Problem Link
Setter & Tester : Akashdeep
Difficulty
Easy
Prerequisites
BFS, DP
Problem
Given a Matrix M*N and Starting point (Xs,Ys). You Can Move in Up (i,j-1), Down (i+1, j), Right (i, j+1), and Left (i-1, j) direction to reach the final point (Xf,Yf), but the Condition is you can only move on indices having similar numbers and in minimum steps.
Quick Explanation
• Check every direction with similar numbers from the starting point.
• Store the steps in a matrix to reach those points.
• Check all neighboring similar numbers till no one is left.
Explanation
Implementation
Use a standard Breath-First Search (BFS) algorithm from the starting cell i.e. (Xs, Ys) of matrix i.e. matrix[n][m], and enqueue the index of this cell in the queue. Initialize a matrix i.e. dis[n][m] with INT_MAX to store the steps. Iterate while the queue is not empty and perform the following operations:
i) Dequeue the cell present at the front of the queue i.e (kx,ky).
ii) Move to its adjacent cells i.e. (x,y) and check if the value inside the dis[x][y]== INT_MAX and value inside the matrix[x][y]==matrix[Xs][Ys] then update the dis[x][y] = dis[kx][ky] + 1 to store the steps to reach (x, y) from (kx, ky) and enqueue the cell i.e. (x,y) into the queue.
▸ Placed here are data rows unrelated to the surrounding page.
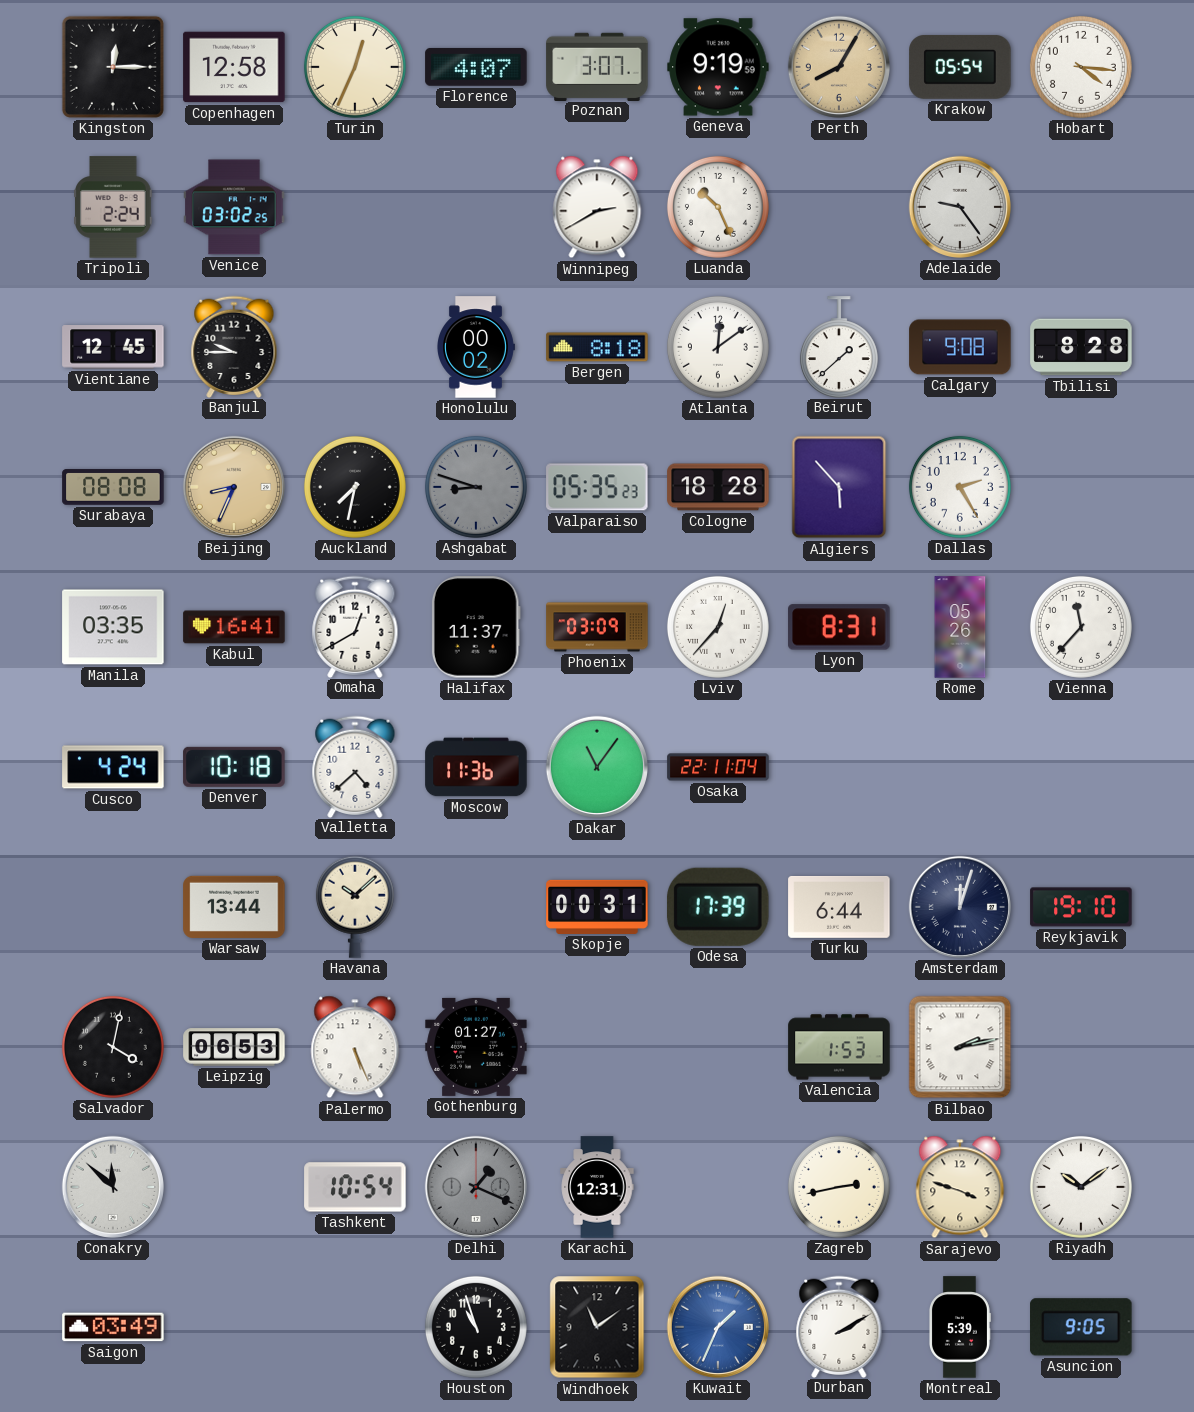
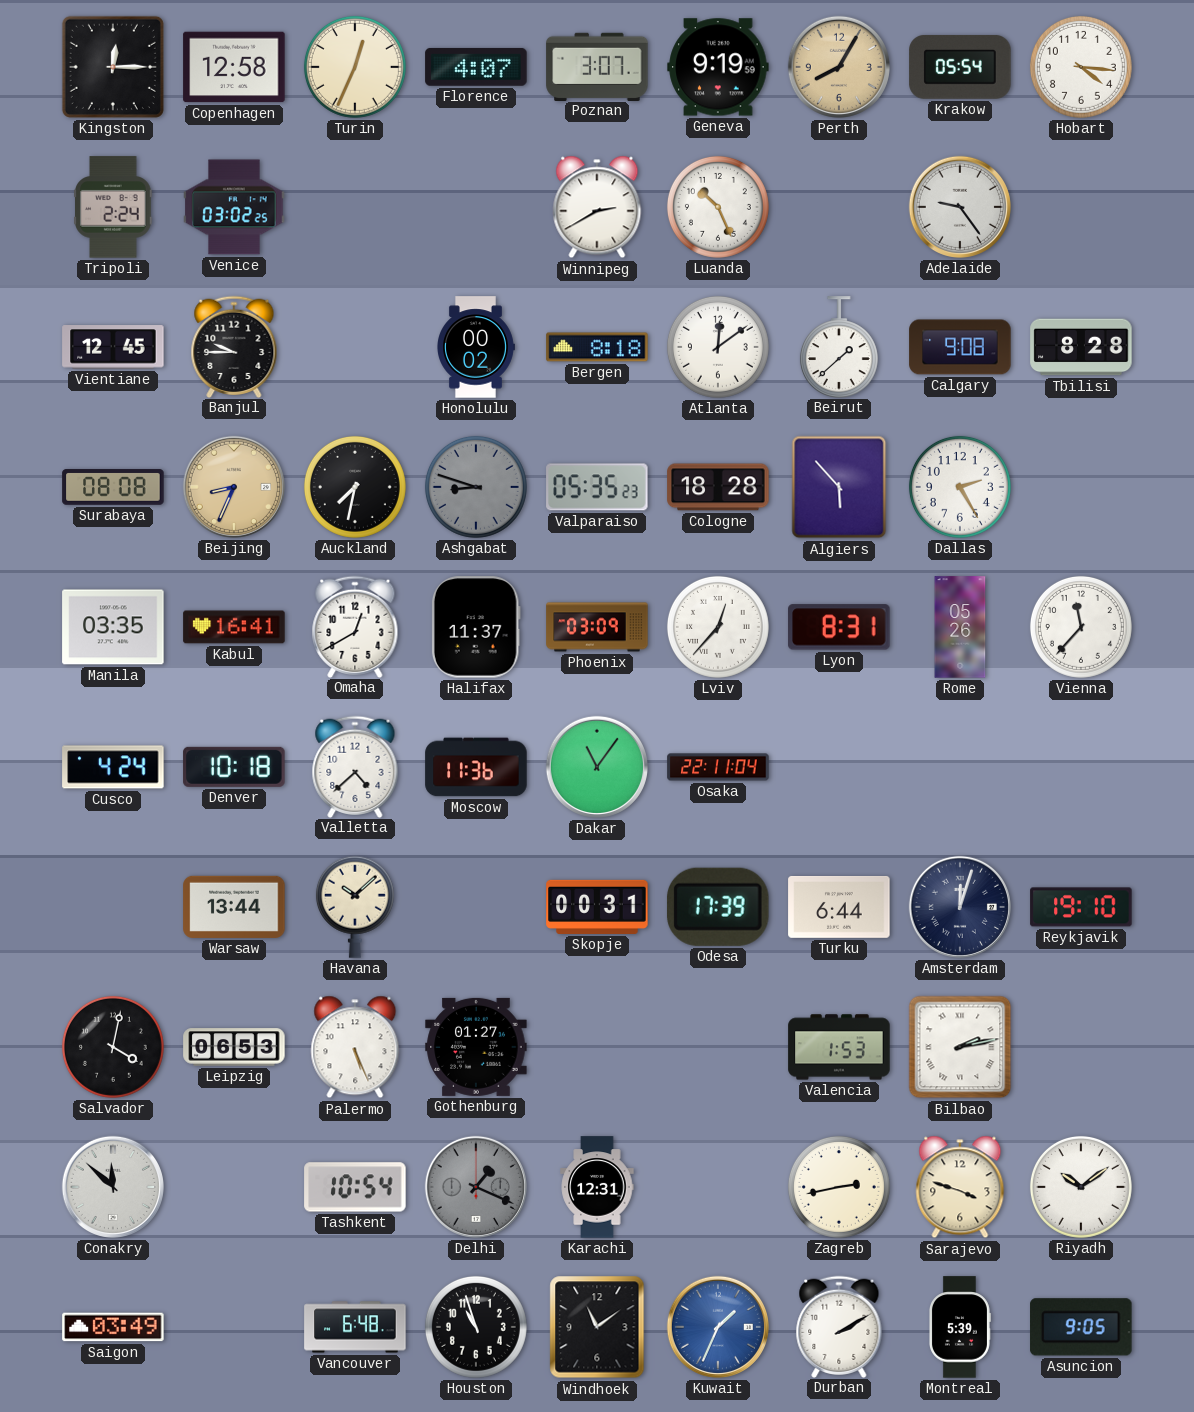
Vancouver: none -> 6:48
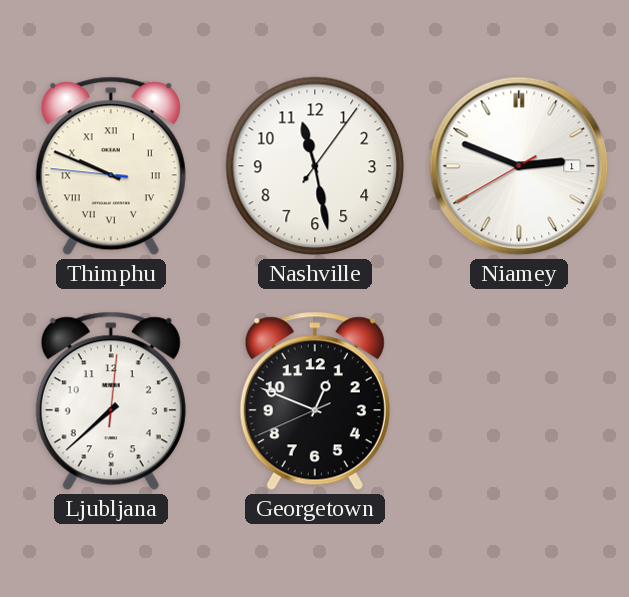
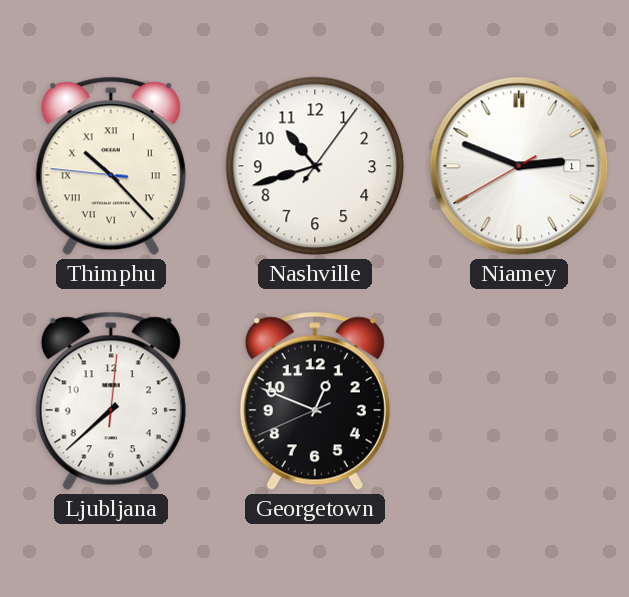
Thimphu: 9:48 -> 10:22
Nashville: 11:28 -> 10:42
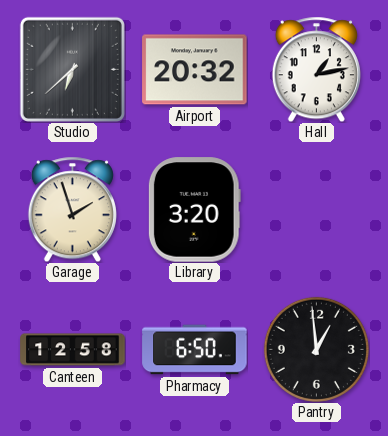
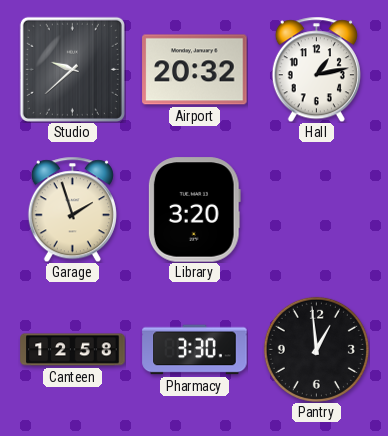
Studio: 6:38 -> 9:38
Pharmacy: 6:50 -> 3:30
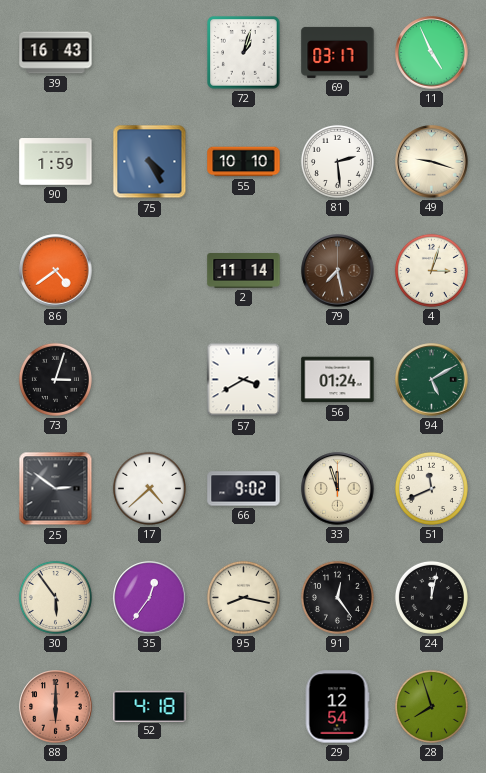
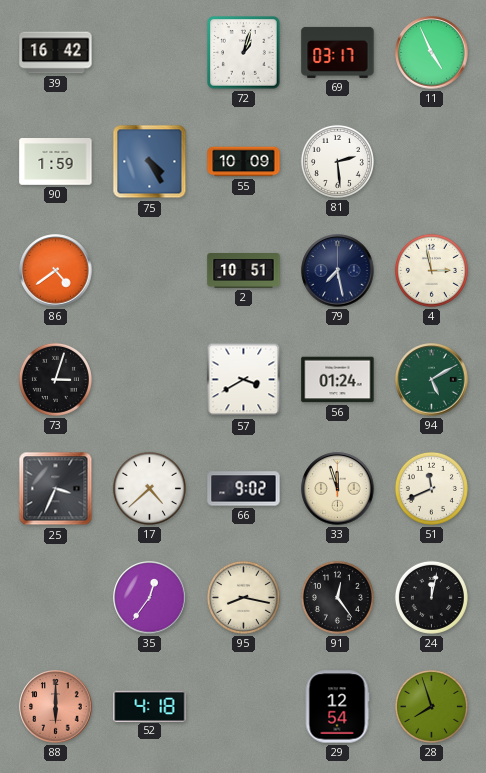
39: 16:43 -> 16:42
55: 10:10 -> 10:09
49: 9:18 -> none
2: 11:14 -> 10:51
79 dial: brown -> navy
4: 3:03 -> 2:58
25: 2:51 -> 3:34
30: 5:54 -> none
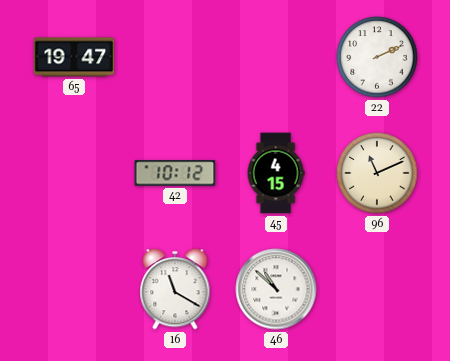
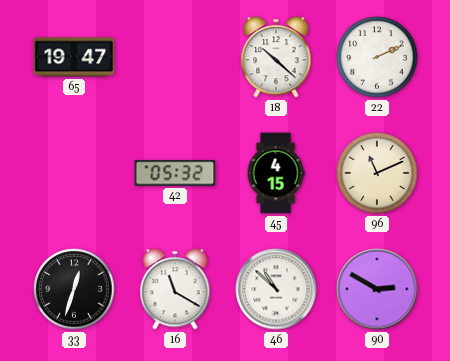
18: none -> 10:22
42: 10:12 -> 05:32
33: none -> 12:33
90: none -> 2:50
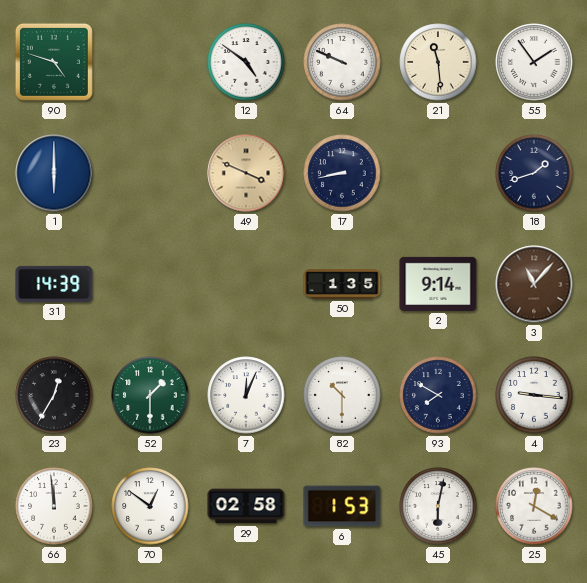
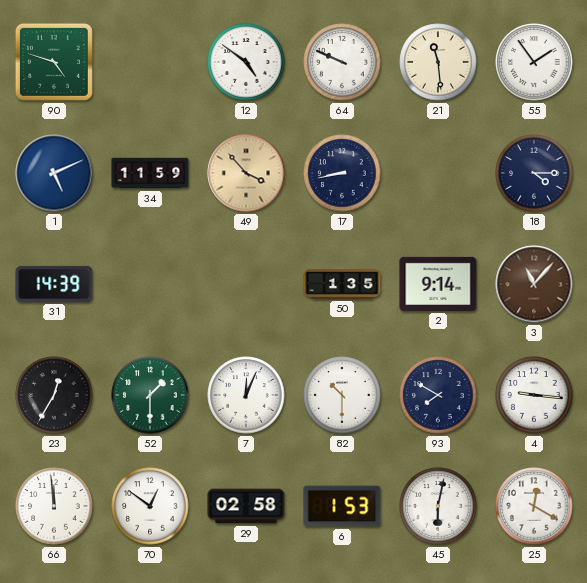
1: 6:00 -> 5:11
34: none -> 11:59
49: 3:49 -> 3:53
18: 1:42 -> 4:15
Finally print the dis[Xf][Yf] if not INT_MAX else print -1;
Time Complexity
The time complexity is O(n*m) where n, m is the number of rows and columns.
Solution
Setter's Solution
#include<bits/stdc++.h>
using namespace std;
#define mod 1000000007
typedef long long int ll;
void solve();
int main() {
ios_base::sync_with_stdio(false);cin.tie(NULL);
#ifndef ONLINE_JUDGE
freopen("input.txt", "r", stdin);
freopen("error.txt", "w", stderr);
freopen("output.txt", "w", stdout);
#endif
ll t;
cin>>t;
while(t--){
solve();
}
cerr<<"time taken : "<<(float)clock()/CLOCKS_PER_SEC<<" secs"<<endl;
return 0;
}
//condition for point inside the matrix
bool isInsidematrix(int i, int j,int row,int col) {
return (i >= 0 && i < row && j >= 0 && j < col);
}
void solve(){
int row;
int col;
cin>>row>>col;
int matrix[row][col];
for(int i=0;i<row;i++){
for(int j=0;j<col;j++){
cin>>matrix[i][j];
}
}
int initialx,initialy,finalx,finaly;
cin>>initialx>>initialy>>finalx>>finaly;
int dis[row][col];
//initilize all step distance to INT_MAX
for (int i = 0; i < row; i++){
for (int j = 0; j < col; j++){
dis[i][j] = INT_MAX;
}
}
//all possible directions
int dx[] = {-1, 0, 1, 0};
int dy[] = {0, 1, 0, -1};
queue<pair<int, int>> st;
//insert initial cell
st.push({initialx, initialy});
//intital position path distance
dis[initialx][initialy] = 0;
//loop until queue gets empty
while (st.size())
{
//pop cell from queue
int kx = st.front().first, ky = st.front().second;
st.pop();
//check up down right left direction w.r.t. current cell k
for (int i = 0; i < 4; i++)
{
int x = kx + dx[i];
int y = ky + dy[i];
//check whether x y is inside the matrix or not
if (!isInsidematrix(x, y,row,col))
{
continue;}
if (dis[x][y] == INT_MAX && matrix[x][y] == matrix[initialx][initialy])
{
//store steps in dis[x][y] and push the neigbouring cells
dis[x][y] = dis[kx][ky] + 1;
st.push({x, y});
}
}
}
//print number of steps
cout << (dis[finalx][finaly] == INT_MAX ? -1 : dis[finalx][finaly]) << "\n";
}
Feel free to share your approach. Suggestions are welcomed as always.